The St. Marys Cement and United Steelworkers Local 9235 decision by a labour relations arbitrator may provide some comfort to employers who sponsor collectively bargained pension plans, since the arbitrator in that decision held that an employer’s ability to amend a pension plan is not necessarily restricted simply because the pension plan is incorporated by reference into a collective agreement.

This decision arises from a grievance concerning the company’s decision to unilaterally convert its pension plan from a defined benefit plan to a defined contribution plan.

In July 2008, immediately prior to collective bargaining, the company advised the union of its intention to convert the pension plan to a defined contribution plan. A notice concerning the proposed conversion was sent to all employees.

A new collective agreement was ratified in August 2008. The provisions dealing with the pension plan remained unchanged from the previous collective agreement, and the union failed to obtain the employer’s agreement to maintain the pension plan as a defined benefit plan. After ratification of the collective agreement, the union grieved the conversion of the pension plan and argued that such a change to the pension plan was contrary to the terms of the collective agreement. Specifically, the union argued that the collective agreement, which made reference to the pension plan, secured the “defined benefit promise” and that any substantive change to the “defined benefit promise” could only be achieved through the collective bargaining process.

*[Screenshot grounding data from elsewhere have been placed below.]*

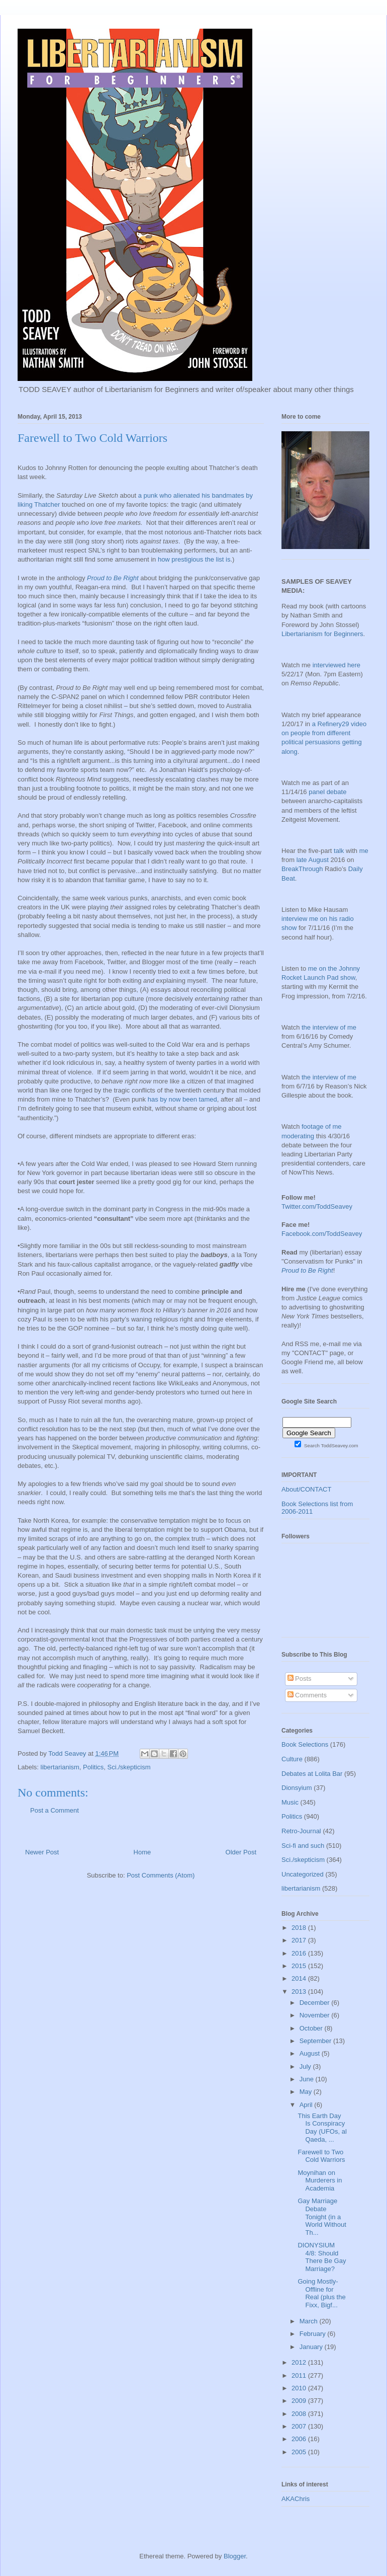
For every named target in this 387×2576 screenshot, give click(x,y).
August (311, 2053)
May (307, 2091)
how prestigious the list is (194, 559)
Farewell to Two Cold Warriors (321, 2156)
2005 (300, 2452)
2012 (300, 2362)
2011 (300, 2375)
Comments (307, 1695)
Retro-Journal (301, 1831)
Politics (93, 1767)
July (306, 2066)
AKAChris (295, 2499)
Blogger (235, 2556)
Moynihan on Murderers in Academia (320, 2180)
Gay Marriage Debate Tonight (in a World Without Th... (322, 2216)
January (312, 2347)
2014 (300, 1978)
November (316, 2015)
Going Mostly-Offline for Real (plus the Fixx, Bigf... (321, 2293)
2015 (300, 1966)
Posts (299, 1678)
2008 (300, 2413)
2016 (300, 1953)
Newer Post (42, 1852)
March (310, 2321)
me (363, 850)
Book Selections (304, 1744)
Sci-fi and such (302, 1845)
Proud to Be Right (113, 578)
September (316, 2041)
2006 (300, 2439)
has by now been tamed (182, 1099)
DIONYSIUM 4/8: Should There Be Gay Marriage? (322, 2257)
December (316, 2002)
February (314, 2333)
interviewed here (336, 665)
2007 (300, 2426)
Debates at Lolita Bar (311, 1773)
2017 (300, 1940)
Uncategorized (302, 1874)
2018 (300, 1927)
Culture (292, 1759)
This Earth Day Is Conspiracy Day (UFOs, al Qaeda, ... (322, 2127)
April (307, 2105)
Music (290, 1802)
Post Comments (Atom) (161, 1875)
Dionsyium (296, 1787)
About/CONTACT (306, 1489)
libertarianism (60, 1767)
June (308, 2079)
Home (142, 1852)
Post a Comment (54, 1810)
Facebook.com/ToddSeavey (321, 1233)
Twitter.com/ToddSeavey (316, 1206)
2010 (300, 2388)
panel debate (327, 792)
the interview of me (329, 1027)
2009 (300, 2400)
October (312, 2028)
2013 (300, 1991)
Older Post (241, 1852)
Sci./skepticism (129, 1767)
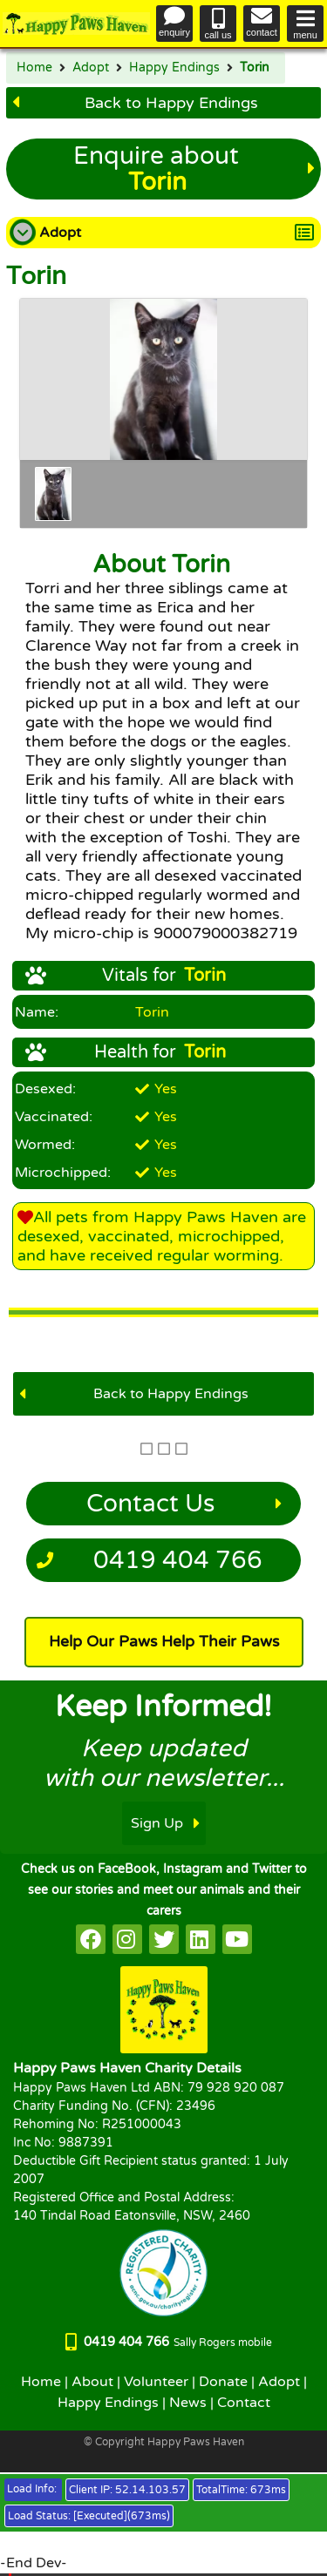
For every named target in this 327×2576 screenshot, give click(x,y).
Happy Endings (174, 68)
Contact (243, 2402)
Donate (223, 2381)
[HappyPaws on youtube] (237, 1939)
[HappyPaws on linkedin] (200, 1939)
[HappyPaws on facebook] (91, 1939)
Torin (254, 68)
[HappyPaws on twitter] (164, 1939)
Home (34, 68)
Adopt (90, 68)
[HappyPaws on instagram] (127, 1939)
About (92, 2381)
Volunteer (156, 2381)
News (188, 2402)
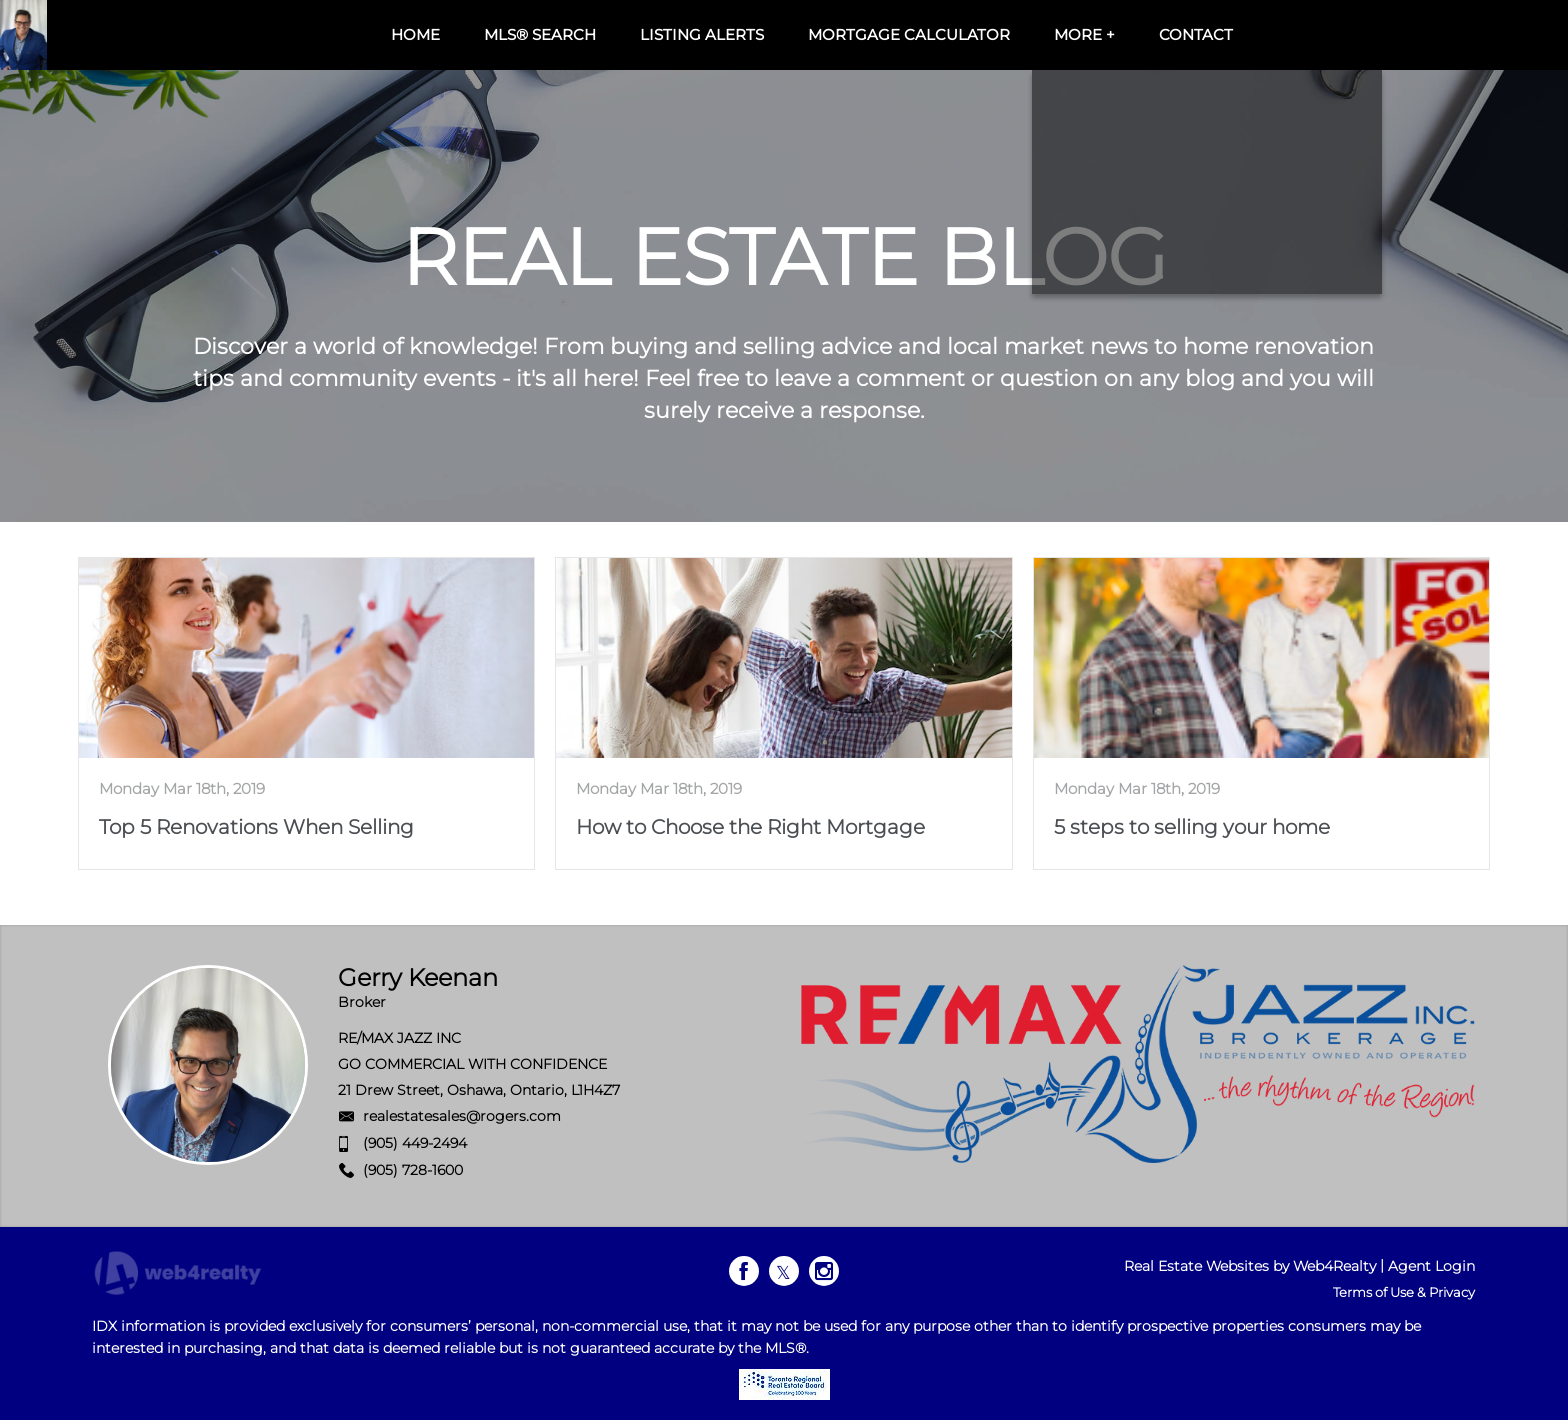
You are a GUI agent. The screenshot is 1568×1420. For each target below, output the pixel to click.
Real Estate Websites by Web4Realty (1250, 1266)
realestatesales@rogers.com (462, 1116)
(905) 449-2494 (415, 1143)
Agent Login (1431, 1266)
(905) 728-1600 (413, 1170)
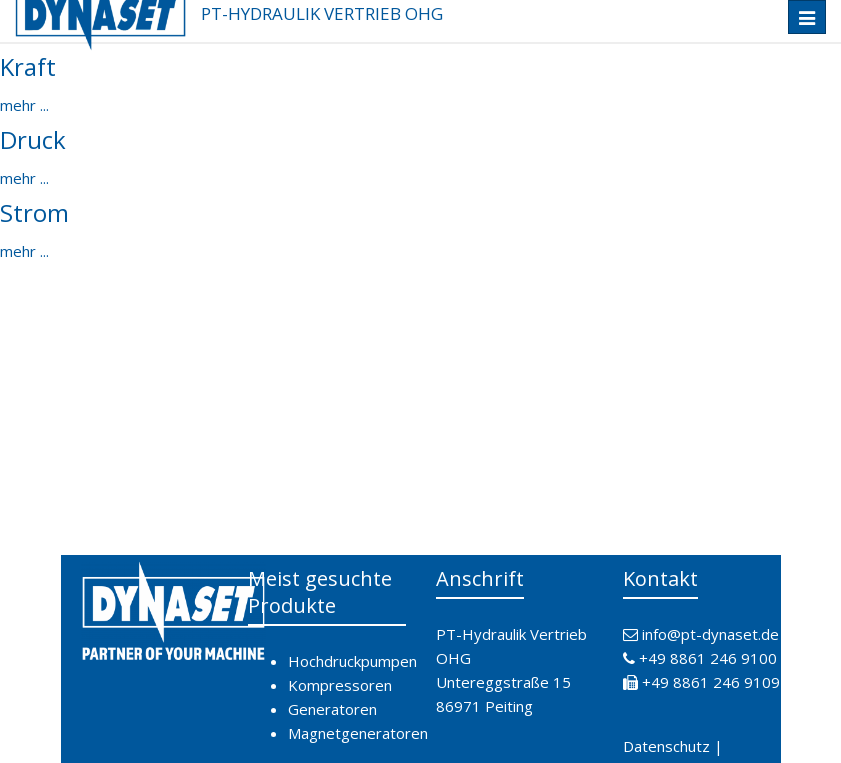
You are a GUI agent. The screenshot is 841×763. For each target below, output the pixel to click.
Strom (34, 212)
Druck (33, 139)
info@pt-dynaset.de (710, 634)
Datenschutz (666, 746)
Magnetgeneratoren (358, 733)
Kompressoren (340, 685)
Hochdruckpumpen (352, 661)
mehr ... (24, 105)
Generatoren (332, 709)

The arbitrator concluded that since the pension plan formed part of the collective agreement, the amendment power contained in the pension plan, which provided that the company “reserves the right to amend the Plan or discontinue the Plan either in whole or in part at any time”, also formed part of the collective agreement. Additionally, there was nothing in the language of the collective agreement which limited the company’s right to amend the pension plan unilaterally or prevented the company from making changes to the pension plan for the duration of the collective agreement. Therefore, the company did have the power to unilaterally amend or discontinue the pension plan.

The arbitrator also noted that since the union had an opportunity to deal with the pension plan conversion through the collective bargaining process, it could not revive the issue through the grievance procedure.

The arbitrator’s decision lends support to the argument that an employer’s ability to amend a pension plan is not necessarily prohibited simply because the pension plan is incorporated by reference into a collective agreement. The employer’s amendment power is determined by the language in the collective agreement and the pension plan documents. It is therefore necessary to review the terms of the collective agreement and the relevant pension plan documents in order to determine whether a collectively bargained pension plan may be amended without union consent.